### Activity
The answer must reproduce every record exactly, with all pictures omitted.

### Data provided

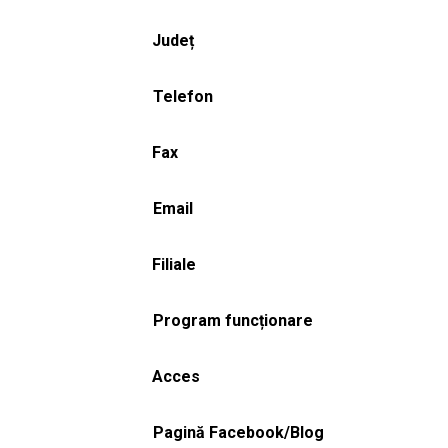
Județ
Telefon
Fax
Email
Filiale
Program funcționare
Acces
Pagină Facebook/Blog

### Solution to the exercise
Județ
Telefon
Fax
Email
Filiale
Program funcționare
Acces
Pagină Facebook/Blog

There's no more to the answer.